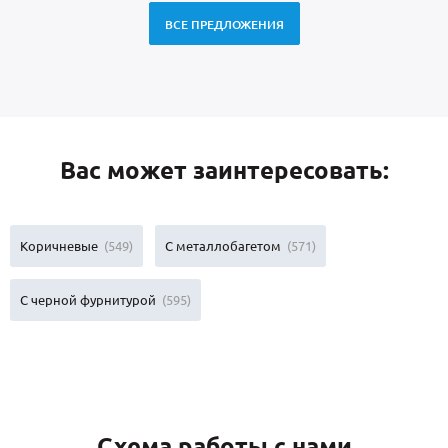
ВСЕ ПРЕДЛОЖЕНИЯ
Вас может заинтересовать:
Коричневые
(549)
С металлобагетом
(571)
С черной фурнитурой
(595)
Схема работы с нами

Activity:
Word for word, restate the records shown above, minus the pictures.

Solved problem:
ВСЕ ПРЕДЛОЖЕНИЯ
Вас может заинтересовать:
Коричневые
(549)
С металлобагетом
(571)
С черной фурнитурой
(595)
Схема работы с нами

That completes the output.